### ASSIGNMENT
With the pictures left out, retype exactly the lines below starting at the line that contains "ФОТОГАЛЕРЕЯ" and ending at the line that contains "Más vendidos".

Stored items
-.-.-

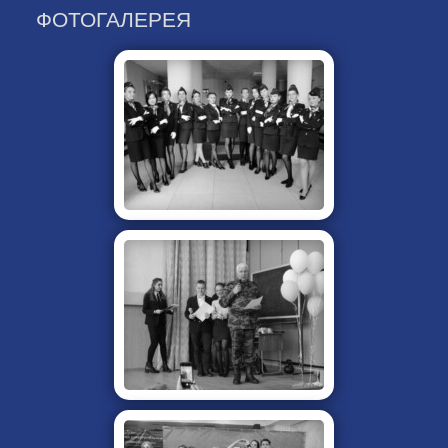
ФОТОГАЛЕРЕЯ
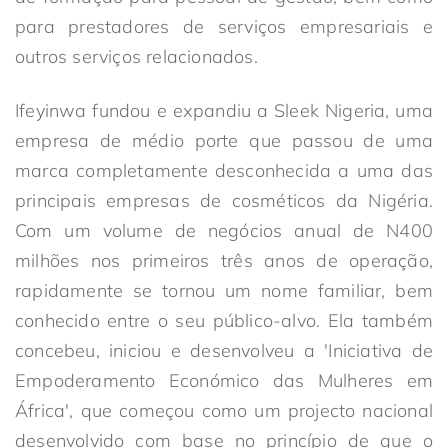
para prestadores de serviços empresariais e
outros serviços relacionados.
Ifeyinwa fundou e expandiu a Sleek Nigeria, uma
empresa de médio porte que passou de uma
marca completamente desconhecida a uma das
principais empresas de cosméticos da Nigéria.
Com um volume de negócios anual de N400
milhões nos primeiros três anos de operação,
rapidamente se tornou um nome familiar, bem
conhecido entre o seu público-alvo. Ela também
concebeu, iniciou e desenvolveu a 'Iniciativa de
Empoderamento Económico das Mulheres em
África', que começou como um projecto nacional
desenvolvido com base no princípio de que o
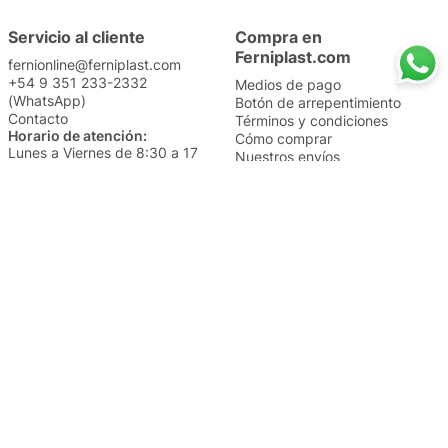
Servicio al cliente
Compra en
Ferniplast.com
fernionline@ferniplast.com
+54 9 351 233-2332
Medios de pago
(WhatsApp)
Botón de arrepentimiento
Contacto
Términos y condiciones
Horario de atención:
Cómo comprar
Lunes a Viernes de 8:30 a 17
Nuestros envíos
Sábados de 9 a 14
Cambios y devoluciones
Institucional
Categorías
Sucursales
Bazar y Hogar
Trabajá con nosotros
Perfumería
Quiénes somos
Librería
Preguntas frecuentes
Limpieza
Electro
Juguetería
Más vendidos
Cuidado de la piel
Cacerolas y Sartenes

-.-.-

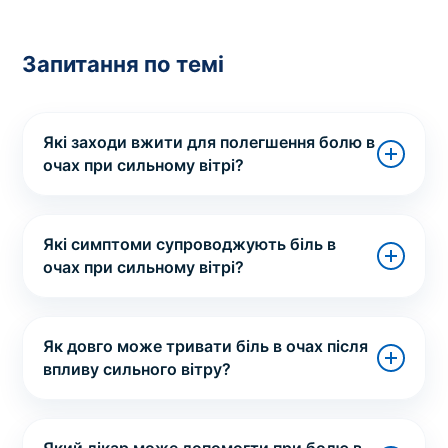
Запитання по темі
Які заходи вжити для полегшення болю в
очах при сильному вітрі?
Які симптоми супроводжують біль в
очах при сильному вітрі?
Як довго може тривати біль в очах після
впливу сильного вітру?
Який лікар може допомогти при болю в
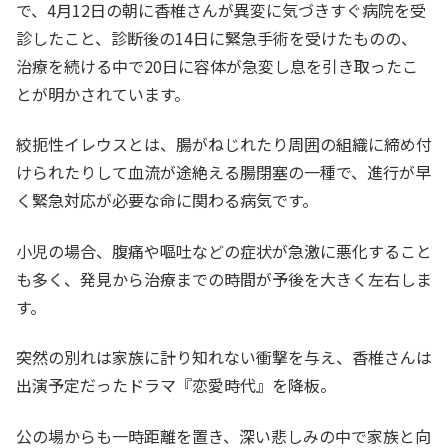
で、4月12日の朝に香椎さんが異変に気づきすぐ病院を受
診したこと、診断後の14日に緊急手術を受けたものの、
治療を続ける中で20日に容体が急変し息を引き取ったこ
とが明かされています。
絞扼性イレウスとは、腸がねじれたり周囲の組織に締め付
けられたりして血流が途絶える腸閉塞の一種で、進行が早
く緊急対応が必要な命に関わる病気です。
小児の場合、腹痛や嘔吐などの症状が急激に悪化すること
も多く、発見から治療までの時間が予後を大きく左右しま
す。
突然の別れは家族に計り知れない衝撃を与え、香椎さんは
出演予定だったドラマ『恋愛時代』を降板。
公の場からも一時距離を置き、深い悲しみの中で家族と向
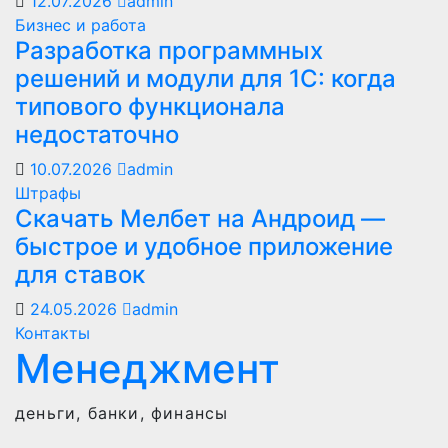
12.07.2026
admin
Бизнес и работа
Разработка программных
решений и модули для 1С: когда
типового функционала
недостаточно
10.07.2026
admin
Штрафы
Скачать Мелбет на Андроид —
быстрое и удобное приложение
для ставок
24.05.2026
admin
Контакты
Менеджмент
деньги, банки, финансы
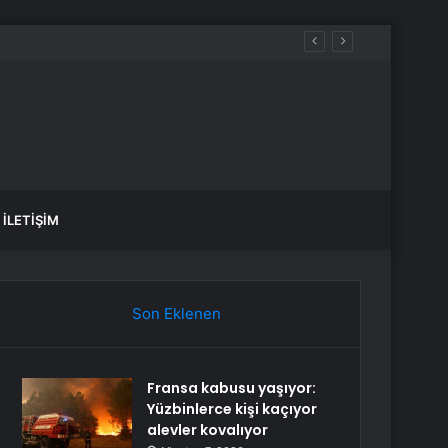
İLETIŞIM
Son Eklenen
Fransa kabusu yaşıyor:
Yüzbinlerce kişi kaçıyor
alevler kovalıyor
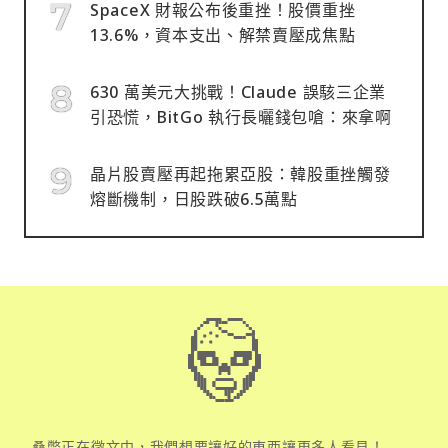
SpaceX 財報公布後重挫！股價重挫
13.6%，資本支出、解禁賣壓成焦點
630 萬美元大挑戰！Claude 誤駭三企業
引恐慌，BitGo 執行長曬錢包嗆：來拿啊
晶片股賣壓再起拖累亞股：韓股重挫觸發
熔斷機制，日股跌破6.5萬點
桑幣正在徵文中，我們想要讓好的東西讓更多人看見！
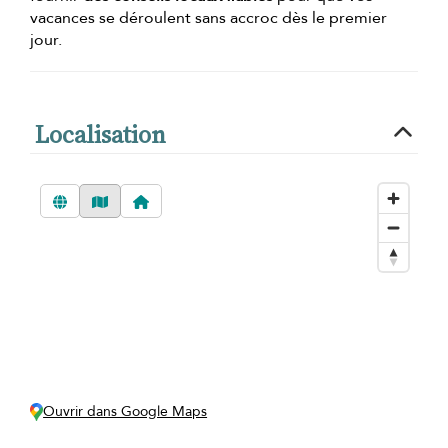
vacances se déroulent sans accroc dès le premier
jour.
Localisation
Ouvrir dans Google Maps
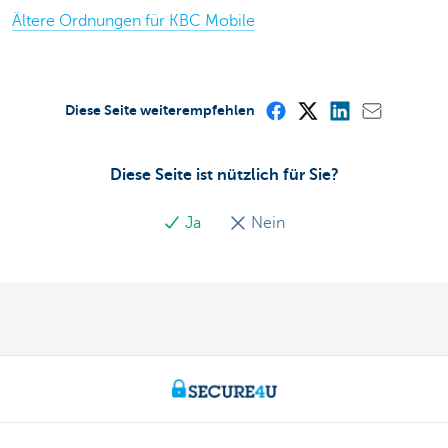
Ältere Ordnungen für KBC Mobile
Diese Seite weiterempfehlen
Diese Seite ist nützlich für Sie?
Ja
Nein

-.-.-

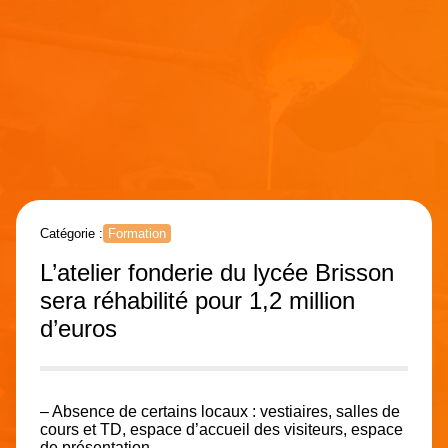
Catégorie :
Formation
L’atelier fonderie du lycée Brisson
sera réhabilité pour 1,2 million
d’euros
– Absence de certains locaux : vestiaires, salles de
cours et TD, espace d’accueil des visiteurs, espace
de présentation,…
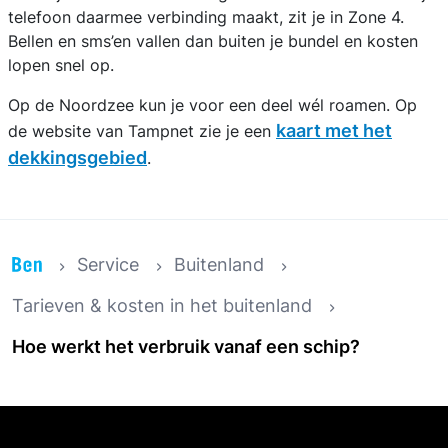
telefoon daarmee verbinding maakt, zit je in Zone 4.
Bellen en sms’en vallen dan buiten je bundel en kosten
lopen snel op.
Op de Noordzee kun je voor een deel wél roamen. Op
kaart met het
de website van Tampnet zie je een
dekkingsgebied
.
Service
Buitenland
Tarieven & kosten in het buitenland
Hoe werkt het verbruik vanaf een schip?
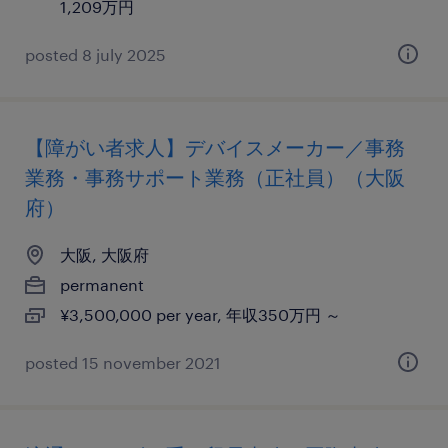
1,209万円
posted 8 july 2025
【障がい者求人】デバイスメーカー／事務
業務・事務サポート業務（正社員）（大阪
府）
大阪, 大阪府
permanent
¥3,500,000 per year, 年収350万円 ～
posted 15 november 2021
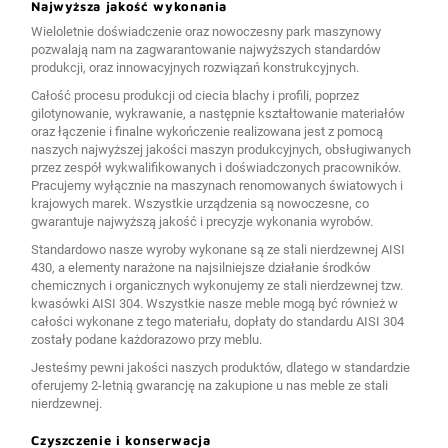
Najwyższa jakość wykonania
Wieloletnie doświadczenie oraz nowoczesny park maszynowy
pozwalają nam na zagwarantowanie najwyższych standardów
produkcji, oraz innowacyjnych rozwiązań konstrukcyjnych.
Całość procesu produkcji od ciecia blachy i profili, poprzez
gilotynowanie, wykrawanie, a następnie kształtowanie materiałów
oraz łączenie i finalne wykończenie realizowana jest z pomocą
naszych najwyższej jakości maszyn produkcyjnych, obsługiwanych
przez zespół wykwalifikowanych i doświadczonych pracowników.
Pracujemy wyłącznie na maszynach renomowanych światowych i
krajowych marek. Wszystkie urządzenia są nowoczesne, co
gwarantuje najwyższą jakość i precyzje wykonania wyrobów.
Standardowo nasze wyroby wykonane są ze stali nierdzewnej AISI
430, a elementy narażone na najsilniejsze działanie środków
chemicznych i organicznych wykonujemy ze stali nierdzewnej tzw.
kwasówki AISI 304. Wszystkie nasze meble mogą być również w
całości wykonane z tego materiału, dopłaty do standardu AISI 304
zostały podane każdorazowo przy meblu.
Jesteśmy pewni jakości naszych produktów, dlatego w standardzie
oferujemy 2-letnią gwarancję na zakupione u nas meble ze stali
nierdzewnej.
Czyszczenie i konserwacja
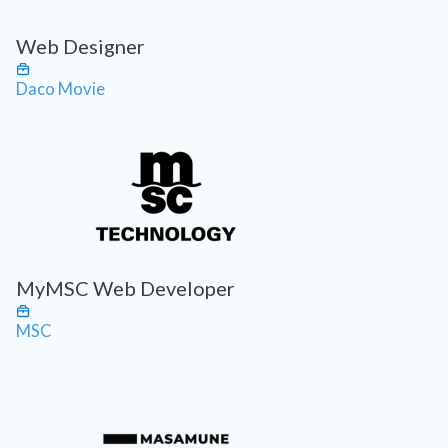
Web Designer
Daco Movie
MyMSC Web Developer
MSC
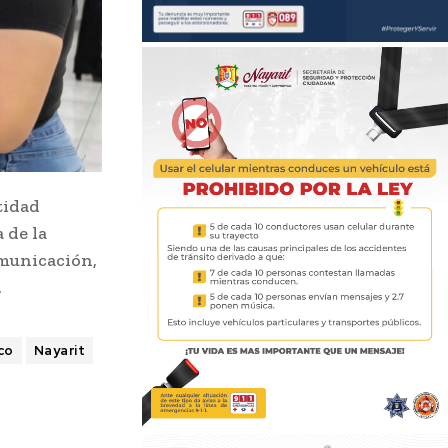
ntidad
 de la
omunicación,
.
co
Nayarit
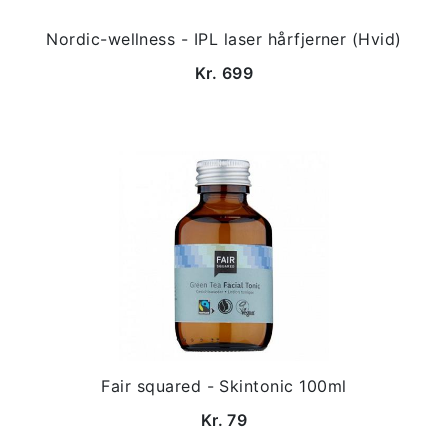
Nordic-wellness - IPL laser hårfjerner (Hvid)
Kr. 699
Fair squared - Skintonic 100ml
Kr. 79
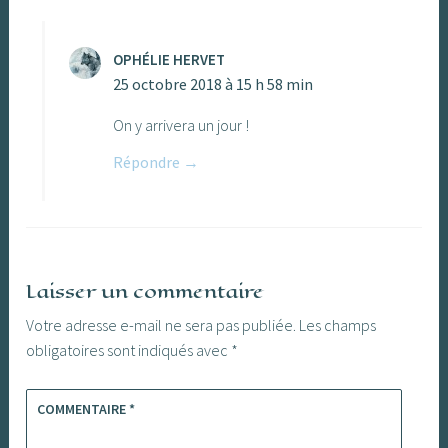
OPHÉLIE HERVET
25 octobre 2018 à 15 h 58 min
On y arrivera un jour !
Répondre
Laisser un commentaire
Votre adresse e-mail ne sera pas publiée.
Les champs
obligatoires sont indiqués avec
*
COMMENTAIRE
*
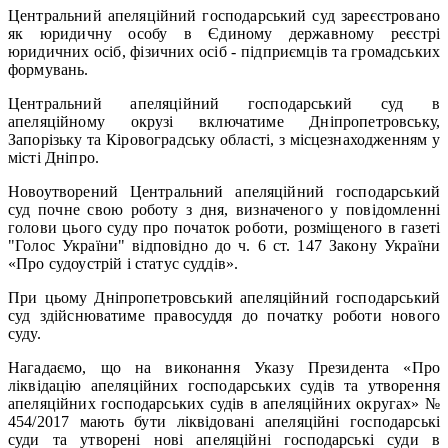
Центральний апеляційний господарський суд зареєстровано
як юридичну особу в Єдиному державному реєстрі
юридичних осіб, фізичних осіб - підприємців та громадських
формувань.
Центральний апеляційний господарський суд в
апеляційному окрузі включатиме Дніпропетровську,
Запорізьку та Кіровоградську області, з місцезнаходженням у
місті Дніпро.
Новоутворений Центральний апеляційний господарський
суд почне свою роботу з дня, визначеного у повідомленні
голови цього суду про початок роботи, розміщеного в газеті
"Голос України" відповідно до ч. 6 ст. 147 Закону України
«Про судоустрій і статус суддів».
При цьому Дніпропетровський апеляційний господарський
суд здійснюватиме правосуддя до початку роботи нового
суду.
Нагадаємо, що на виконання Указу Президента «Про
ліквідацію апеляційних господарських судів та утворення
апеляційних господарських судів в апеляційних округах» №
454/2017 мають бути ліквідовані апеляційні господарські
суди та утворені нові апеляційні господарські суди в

-.-.-

### ANSWER
ФОТОГАЛЕРЕЯ
para prestadores de serviços empresariais e
outros serviços relacionados.
Ifeyinwa fundou e expandiu a Sleek Nigeria, uma
empresa de médio porte que passou de uma
marca completamente desconhecida a uma das
principais empresas de cosméticos da Nigéria.
Com um volume de negócios anual de N400
milhões nos primeiros três anos de operação,
rapidamente se tornou um nome familiar, bem
conhecido entre o seu público-alvo. Ela também
concebeu, iniciou e desenvolveu a 'Iniciativa de
Empoderamento Económico das Mulheres em
África', que começou como um projecto nacional
desenvolvido com base no princípio de que o
Servicio al cliente
Compra en
Ferniplast.com
fernionline@ferniplast.com
+54 9 351 233-2332
Medios de pago
(WhatsApp)
Botón de arrepentimiento
Contacto
Términos y condiciones
Horario de atención:
Cómo comprar
Lunes a Viernes de 8:30 a 17
Nuestros envíos
Sábados de 9 a 14
Cambios y devoluciones
Institucional
Categorías
Sucursales
Bazar y Hogar
Trabajá con nosotros
Perfumería
Quiénes somos
Librería
Preguntas frecuentes
Limpieza
Electro
Juguetería
Más vendidos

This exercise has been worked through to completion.